Rekultivierung von aufgelassenen Weinbergterrassen in der Brandstatt
Brandstatt

Lebenstraum, Lebensexperiment und Lebensziel. Die Brandstatt schließt die Wachau nach Norden hin spektakulär ab, nach ihren Steillagen beginnt das Waldviertel und mit ihm eine andere Geschichte. Gekauft habe ich die 0,3 Hektar Brachfläche im Jahr 2012. Mit Gestrüpp überwuchert und seit 50 Jahren unkultiviert, stellt sie eine Herausforderung dar, die ich mir seit langem gewünscht habe. Die Brandstatt zählt ohne Zweifel zu den großen Lagen der Wachau. Doch ist sie sukzessive verlassen worden: zu steil waren ihre Hänge, zu aufwändig ihre Bearbeitung.

Die Brandstatt vor dem Beginn der Rekultivierung

Mit ihrer Rekultivierung trage ich meinen Teil zur Lagenvielfalt der Wachau bei. 0,3 Hektar klingen dabei nach nicht allzu viel, ergänzt man diese Zahl freilich mit 1200 Quadratmeter Steinmauern, die es auf insgesamt 13 Terrassen zu bauen gilt, kann man sich besser vorstellen mit welchen Extremen man es zu tun hat. Noch wurzeln hier keine Reben, doch 2015, wenn alles terrassiert sein wird, möchte ich damit beginnen, im steinigen Untergrund der Brandstatt das ganze Potenzial Wachauer Rieslinge auszuloten.

Steinmauern

Der Spitzer Graben ist ein Tal, an dessen Seiten Hänge abfallen, die eher für Schipisten als für Rebstöcke geeignet scheinen (es findet ja auch tatsächlich alljährlich ein Weltcup-Snowboard-Event keine 5 Kilometer von uns entfernt statt).
Rebstöcke im WinterWeinbau ist nur deshalb möglich, weil in einer fernen Vergangenheit ein Kollektiv aus Bauern, Winzern, Mönchen und ganzen Dorfgemeinschaften damit begannen, Stein auf Stein zu setzen und derart Mauern zu bauen, die bis heute das Landschaftsbild wie auch die Weinwirtschaft der Wachau entscheidend prägen.
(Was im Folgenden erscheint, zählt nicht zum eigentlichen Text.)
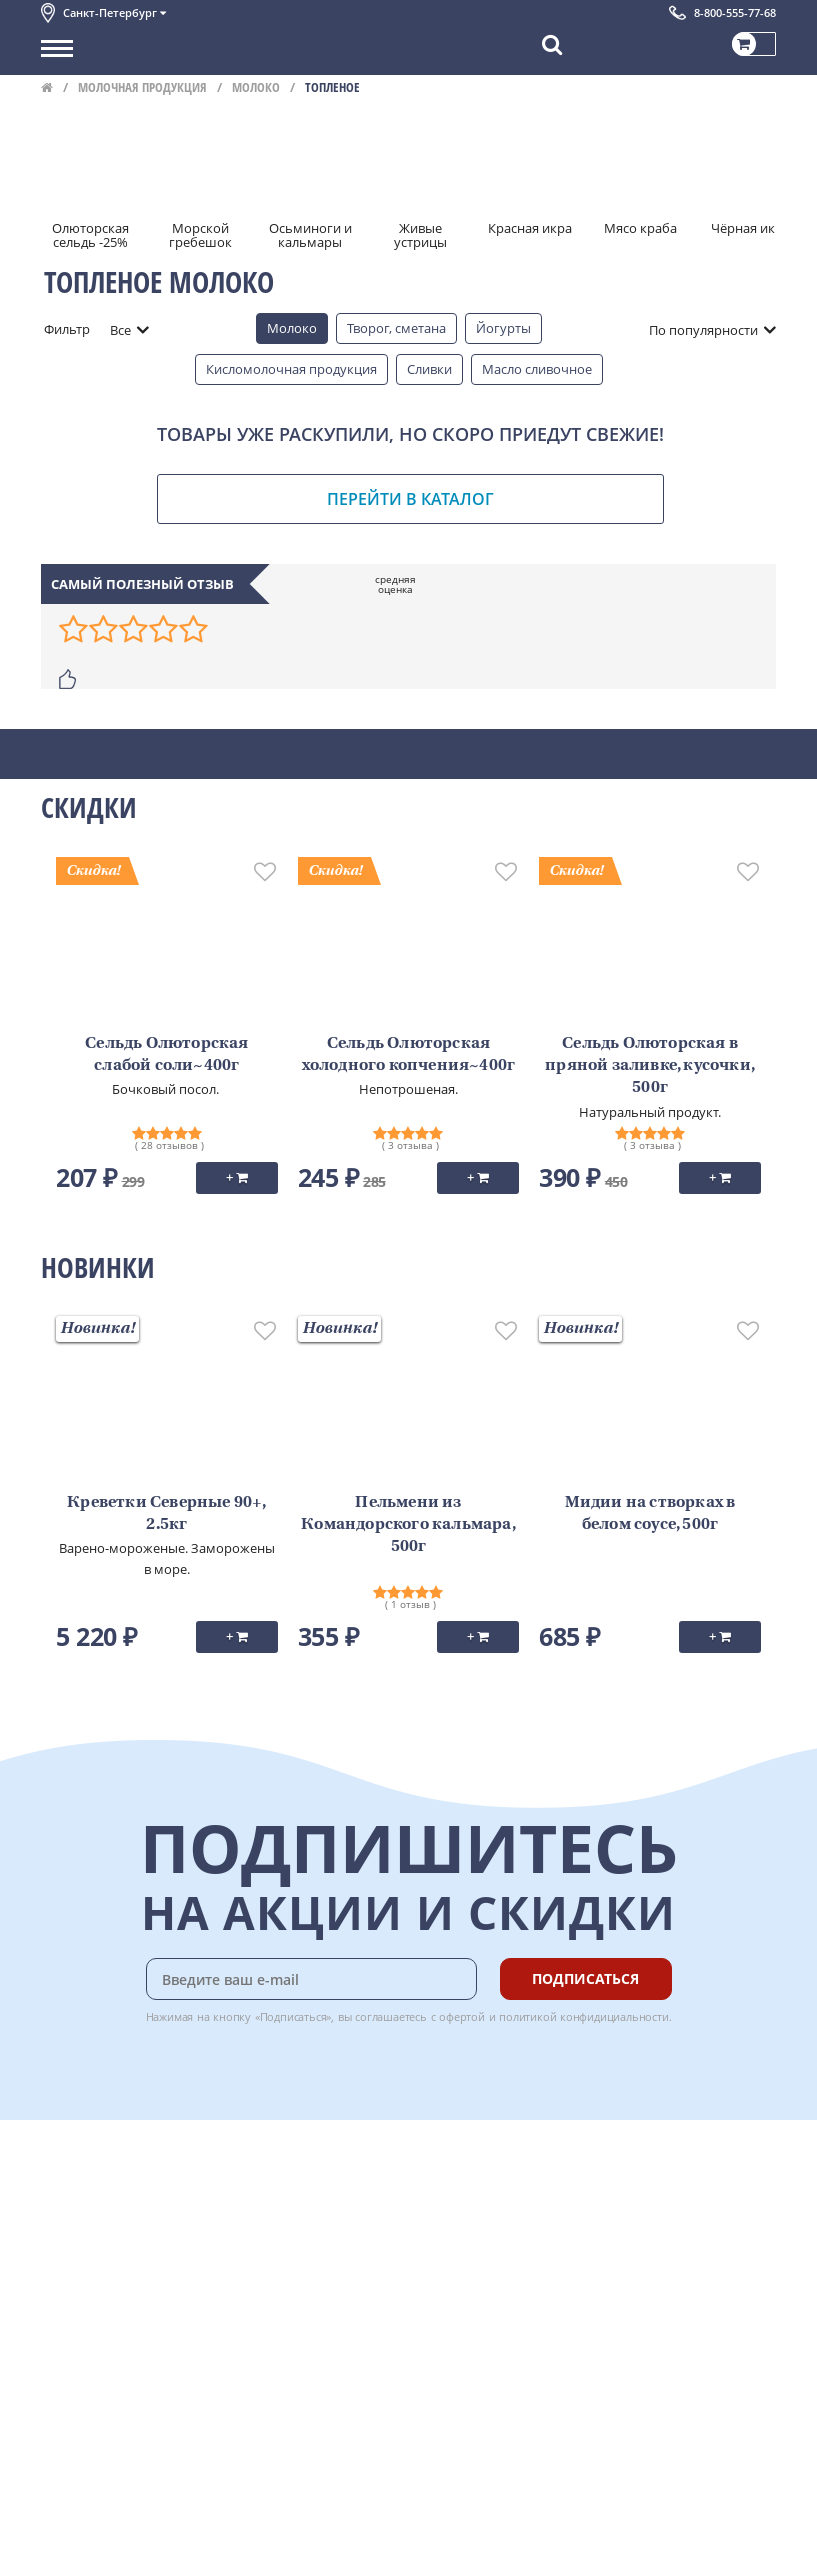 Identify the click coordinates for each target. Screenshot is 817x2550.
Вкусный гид (297, 2284)
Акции (60, 2284)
Ihre Konstruktion war eine enorme Kulturleistung, die Arbeit und Zeit, die dafür aufgewendet wurde, erstreckte sich über Jahrzehnte und Jahrhunderte. Uns Winzern kommt die Aufgabe zu, die Mauern zu pflegen und zu erhalten. Oder sie, wie es gerade in der Brandstatt passiert, komplett neu aufzubauen. Denn abgesehen von der stützenden Notwendigkeit für den Weinbau stellen die Mauern ein einzigartiges ästhetisches Monument dar und bieten zudem hunderten Pflanzen, Insekten, Käfern, Reptilien und Vögeln ein einmaliges Biotop und Refugium. Die Trockensteinmauern sind ein wesentliches Grund, warum die Wachau als Weltkulturerbe der Menschheit ausgewählt wurde. Dieses Erbe zu bewahren ist Verpflichtung und Aufgabe zugleich.